Report from Healthy Building Network slams PVC production

Report from Healthy Building Network slams PVC production

Making vinyl and other plastics releases dangerous pollutants. Do they belong in green buildings?

PVC, often called vinyl, has long been controversial in the sustainable design and green building worlds. It’s red-listed in the Living Building Challenge and the Cradle to Cradle certification system, and the attempt by the LEED people to limit its use in buildings almost brought down the whole certification system.

PVC is made from two main ingredients: 43 percent fossil fuels, and 57 percent salt. At TreeHugger we have worried about the former, but a devastating new report from the Health Building Network concentrates on the latter. The industry often presents the salt as a benign, natural material, which it is until they put high voltage through it to split it into chlorine and sodium and then force it through an asbestos diaphragm to separate it.

Then it is a whole different picture. the HBN writes:

Chlorine is inherently highly toxic. Chlorine production uses and releases mercury, asbestos, or other highly toxic pollutants. (Mercury use has significantly declined, but the US still imports 480 tons of asbestos per year for diaphragms, primarily from Russia) Combining chlorine with carbon-based materials creates environmental health impacts that are difficult if not impossible to solve. TreeHugger has noted that plastics are a big driver of the fossil fuel industry; HBN notes that construction plastics are the major driver of the chlorine industry.PVC production: ethylene and chlorine/CC BY 2.0

PVC contains nearly 60% chlorine by weight, and most PVC is manufactured for use in building products. Indeed, chlorine and building industry analysts agree that because building trends drive PVC demand, and PVC demand drives chlorine production, it can fairly be said that the building-products industry drives chlorine production levels and its attendant environmental and human health impacts.

PVC is essentially a solid mix of oil and chlorine, yet it is still such a big part of building, the main component of pipes, siding, flooring and roofing. It’s also in epoxies and polyurethane; according to HBN, their production consume most of the world’s chlorine.

Over a quarter of the world’s PVC resin, ethylene dichloride (EDC) and vinyl chloride monomer (VCM) is made in refineries on the US gulf coast, located there because of the availability of salt and electricity.

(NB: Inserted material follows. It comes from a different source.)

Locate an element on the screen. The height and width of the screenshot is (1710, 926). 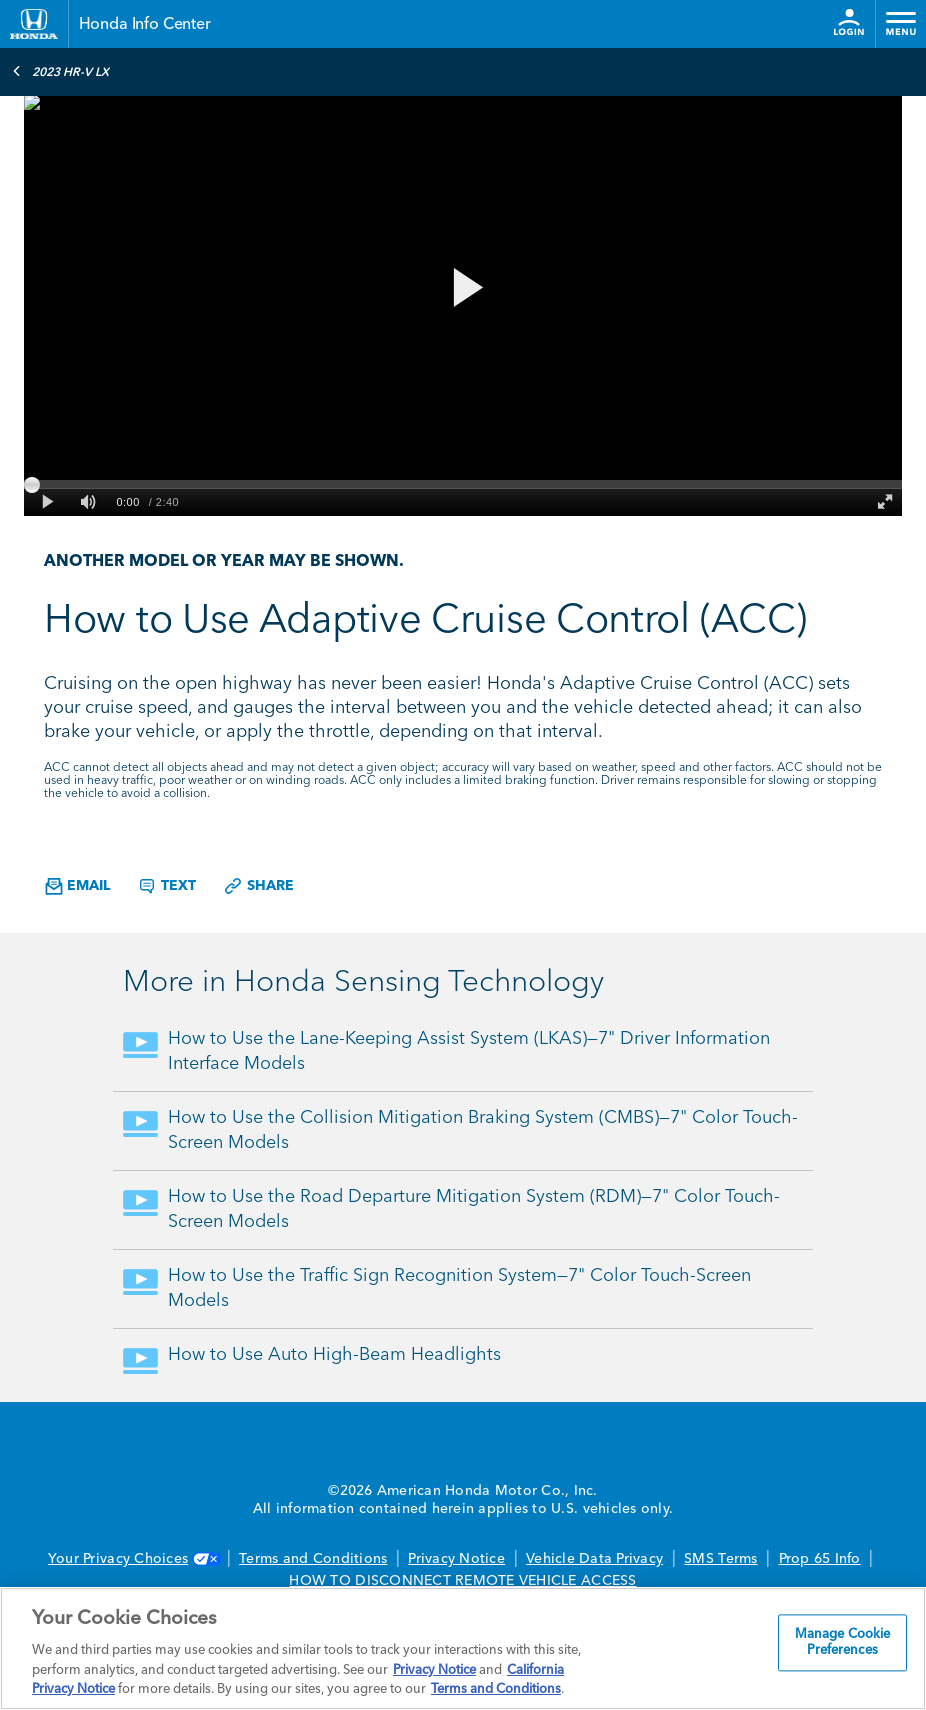
How to Use the Lane-Keeping Assist System (LKAS)—7" Driver Information Interface Models is located at coordinates (469, 1051).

A third of it is shipped to China, from whence it returns as finished PVC and plastic goods like vinyl flooring.

Chlor-alkali plants release many pollutants, including chloroform, dioxins and PCBs, not to mention releases of the toxic products themselves: chlorine, VCM and plastic pellets. "Chlor-alkali facilities are major sources of rising levels of carbon tetrachloride, a potent global warming and ozone depleting gas, in the earth's atmosphere."

Jim Vallette, HBN Research Director and lead author of the report, says in a press release:

This report is a prerequisite to understanding the origins and life-cycle impacts of high-volume building materials such as polyvinyl chloride, and others including polyurethane, and epoxies. When we know better, we can do better to reduce the environmental and health impacts of this material through the supply chain.

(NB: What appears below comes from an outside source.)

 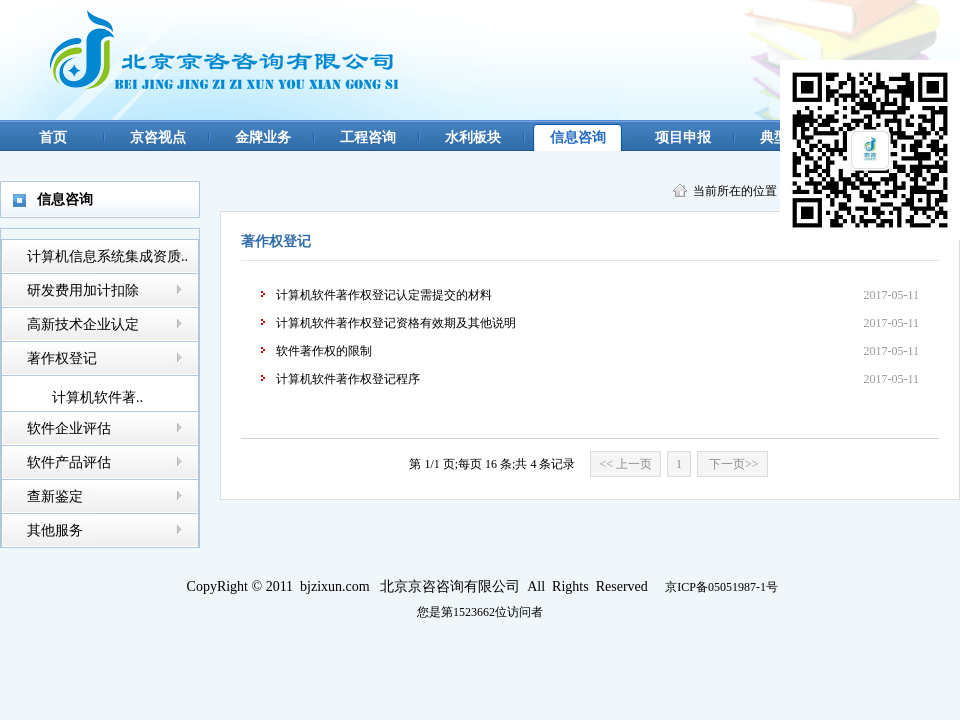 What do you see at coordinates (62, 358) in the screenshot?
I see `著作权登记` at bounding box center [62, 358].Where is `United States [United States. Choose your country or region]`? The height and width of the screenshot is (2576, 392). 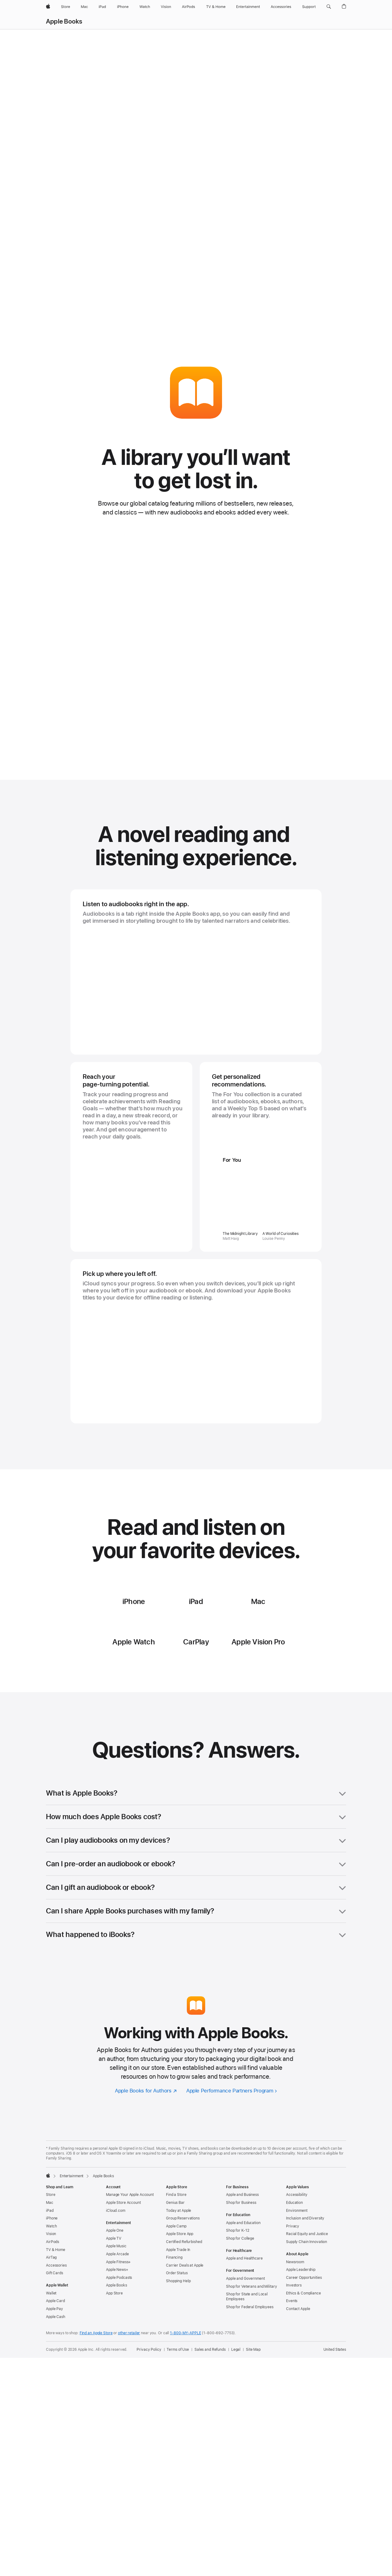
United States [United States. Choose your country or region] is located at coordinates (334, 2387).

But the report only covers the 57 percent of PVC that is the chlorine. It doesn’t get into the massive increase in plastics production planned by the oil companies, who are spending $180 billion on new cracking plants to make ethylene and other feedstock chemicals. It doesn’t discuss the dangers of the products, due to the phthalates and stabilizers. It doesn’t go into the end of life issues.

PVC passive house window extrusion/ Lloyd Alter/CC BY 2.0

Add these to the questions raised in this report, and you have to ask why anyone would use this stuff. PVC had been creeping back into green building; Green icon Interface now offers vinyl flooring, and more affordable PVC windows are going into Passive House designs. After reading this report, it is time to reconsider, and to reiterate: Plastics do not belong in green building.

Download Phase 1 of the report from the Healthy Building Network. It only covers Africa, the Americas and Europe; I suspect Phase II will be even scarier.